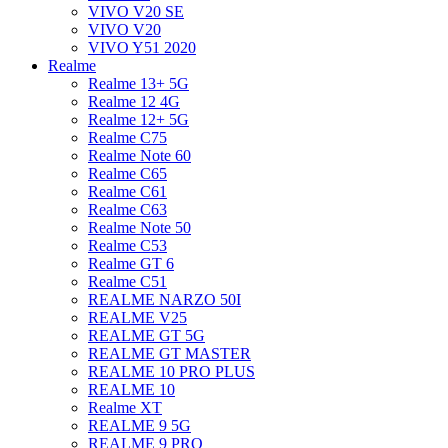
VIVO V20 SE
VIVO V20
VIVO Y51 2020
Realme
Realme 13+ 5G
Realme 12 4G
Realme 12+ 5G
Realme C75
Realme Note 60
Realme C65
Realme C61
Realme C63
Realme Note 50
Realme C53
Realme GT 6
Realme C51
REALME NARZO 50I
REALME V25
REALME GT 5G
REALME GT MASTER
REALME 10 PRO PLUS
REALME 10
Realme XT
REALME 9 5G
REALME 9 PRO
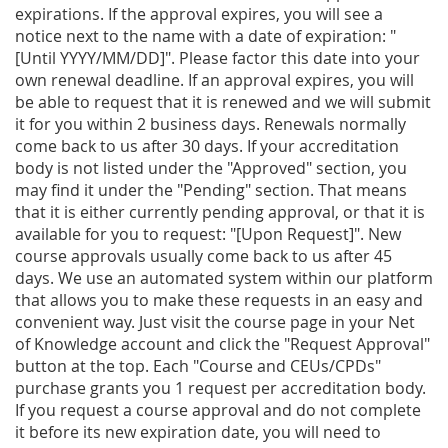
expirations. If the approval expires, you will see a
notice next to the name with a date of expiration: "
[Until YYYY/MM/DD]". Please factor this date into your
own renewal deadline. If an approval expires, you will
be able to request that it is renewed and we will submit
it for you within 2 business days. Renewals normally
come back to us after 30 days. If your accreditation
body is not listed under the "Approved" section, you
may find it under the "Pending" section. That means
that it is either currently pending approval, or that it is
available for you to request: "[Upon Request]". New
course approvals usually come back to us after 45
days. We use an automated system within our platform
that allows you to make these requests in an easy and
convenient way. Just visit the course page in your Net
of Knowledge account and click the "Request Approval"
button at the top. Each "Course and CEUs/CPDs"
purchase grants you 1 request per accreditation body.
If you request a course approval and do not complete
it before its new expiration date, you will need to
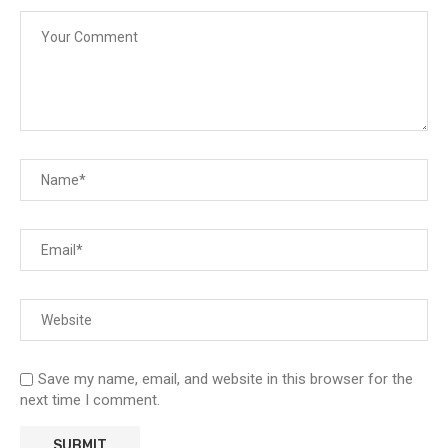
Save my name, email, and website in this browser for the
next time I comment.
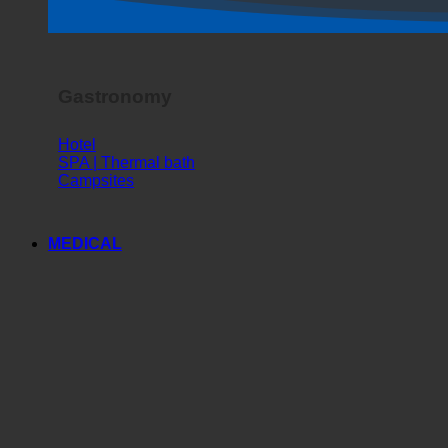
Gastronomy
Hotel
SPA | Thermal bath
Campsites
MEDICAL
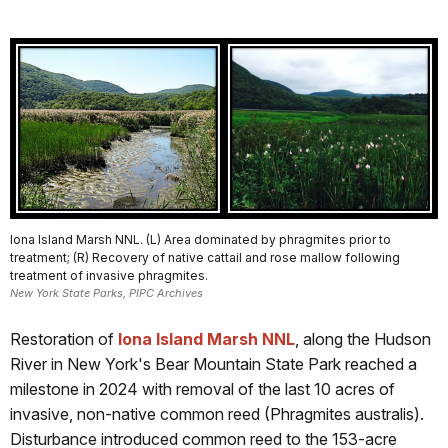
Iona Island Marsh NNL. (L) Area dominated by phragmites prior to
treatment; (R) Recovery of native cattail and rose mallow following
treatment of invasive phragmites.
New York State Parks, PIPC Archives
Restoration of
Iona Island Marsh NNL
, along the Hudson
River in New York's Bear Mountain State Park reached a
milestone in 2024 with removal of the last 10 acres of
invasive, non-native common reed (Phragmites australis).
Disturbance introduced common reed to the 153-acre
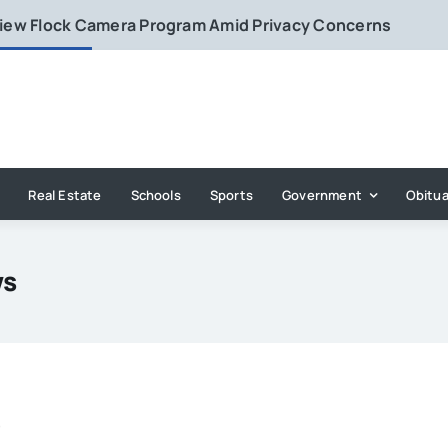
eview Flock Camera Program Amid Privacy Concerns
Real Estate
Schools
Sports
Government
Obitua
ws
e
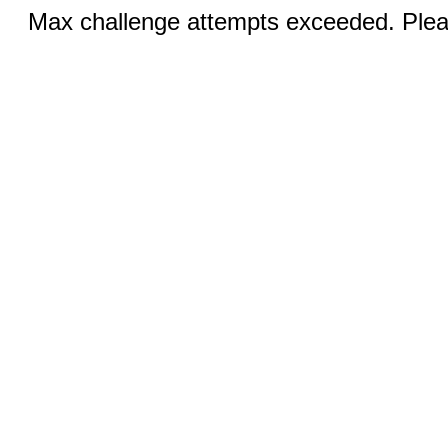
Max challenge attempts exceeded. Pleas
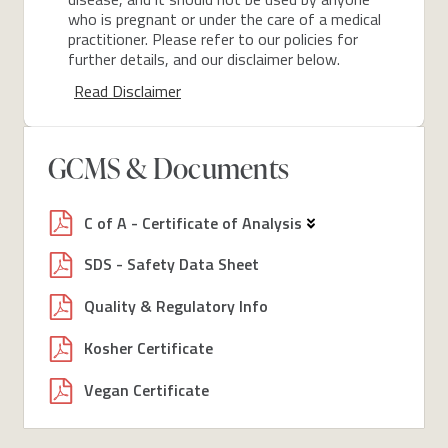
who is pregnant or under the care of a medical
practitioner. Please refer to our policies for
further details, and our disclaimer below.
Read Disclaimer
GCMS & Documents
C of A - Certificate of Analysis
SDS - Safety Data Sheet
Quality & Regulatory Info
Kosher Certificate
Vegan Certificate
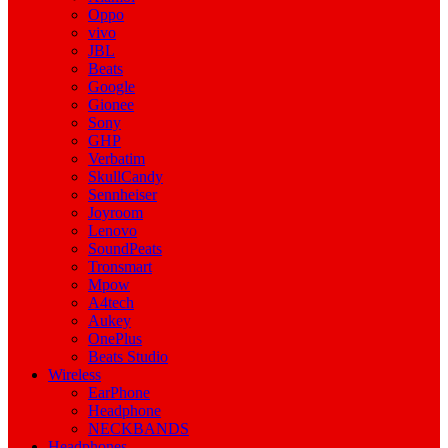
Oppo
vivo
JBL
Beats
Google
Gionee
Sony
GHP
Verbatim
SkullCandy
Sennheiser
Joyroom
Lenovo
SoundPeats
Tronsmart
Mpow
A4tech
Aukey
OnePlus
Beats Studio
Wireless
EarPhone
Headphone
NECKBANDS
Headphones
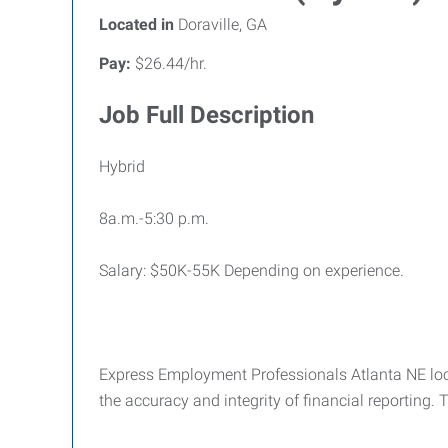
Located in
Doraville, GA
Pay:
$26.44/hr.
Job Full Description
Hybrid
8a.m.-5:30 p.m.
Salary: $50K-55K Depending on experience.
Express Employment Professionals Atlanta NE loc
the accuracy and integrity of financial reporting.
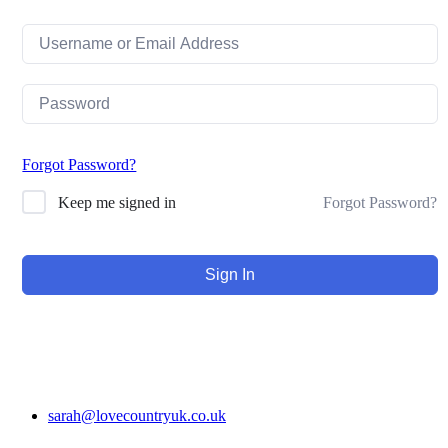
Forgot Password?
Forgot Password?
Keep me signed in
Sign In
sarah@lovecountryuk.co.uk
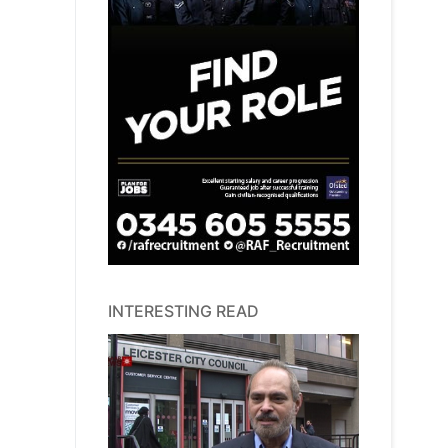
INTERESTING READ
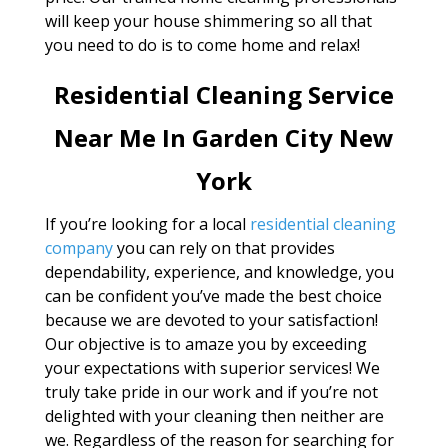
will keep your house shimmering so all that
you need to do is to come home and relax!
Residential Cleaning Service
Near Me In Garden City New
York
If you’re looking for a local
residential cleaning
company
you can rely on that provides
dependability, experience, and knowledge, you
can be confident you’ve made the best choice
because we are devoted to your satisfaction!
Our objective is to amaze you by exceeding
your expectations with superior services! We
truly take pride in our work and if you’re not
delighted with your cleaning then neither are
we. Regardless of the reason for searching for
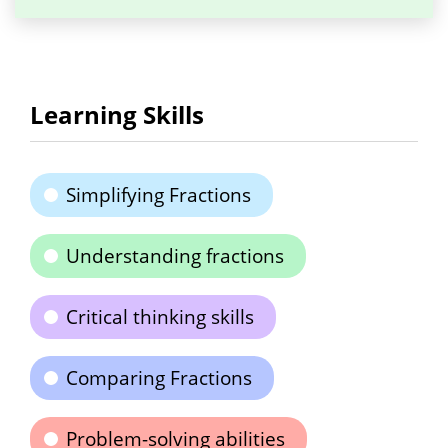
Learning Skills
Simplifying Fractions
Understanding fractions
Critical thinking skills
Comparing Fractions
Problem-solving abilities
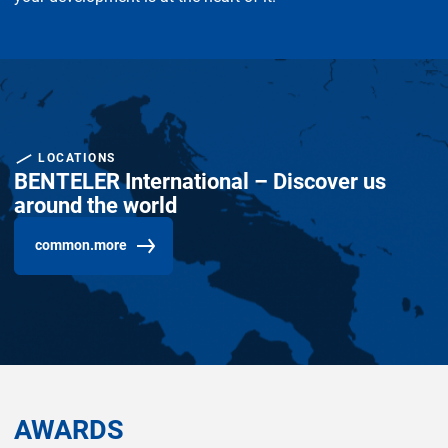
LOCATIONS
BENTELER International – Discover us
around the world
common.more
AWARDS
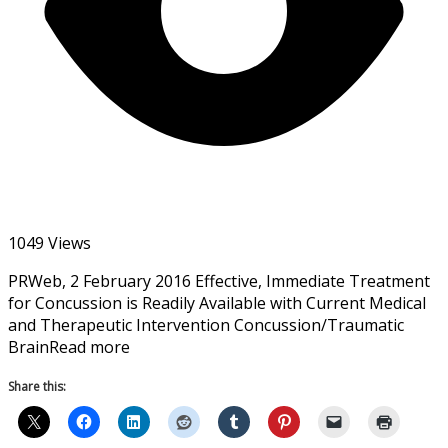
1049 Views
PRWeb, 2 February 2016 Effective, Immediate Treatment
for Concussion is Readily Available with Current Medical
and Therapeutic Intervention Concussion/Traumatic
BrainRead more
Share this:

..........

#### TASK REQUIREMENTS
Pictures excluded, transcribe the listing above exactly from the line with "next time I comment." through the line with "SDS - Safety Data Sheet", and no further.

#### SOLUTION TO THE PROBLEM
next time I comment.
Gastronomy
Hotel
SPA | Thermal bath
Campsites
MEDICAL
Iona Island Marsh NNL. (L) Area dominated by phragmites prior to
treatment; (R) Recovery of native cattail and rose mallow following
treatment of invasive phragmites.
New York State Parks, PIPC Archives
Restoration of
Iona Island Marsh NNL
, along the Hudson
River in New York's Bear Mountain State Park reached a
milestone in 2024 with removal of the last 10 acres of
invasive, non-native common reed (Phragmites australis).
Disturbance introduced common reed to the 153-acre
eview Flock Camera Program Amid Privacy Concerns
Real Estate
Schools
Sports
Government
Obitua
ws
e
Max challenge attempts exceeded. Pleas
who is pregnant or under the care of a medical
practitioner. Please refer to our policies for
further details, and our disclaimer below.
Read Disclaimer
GCMS & Documents
C of A - Certificate of Analysis
SDS - Safety Data Sheet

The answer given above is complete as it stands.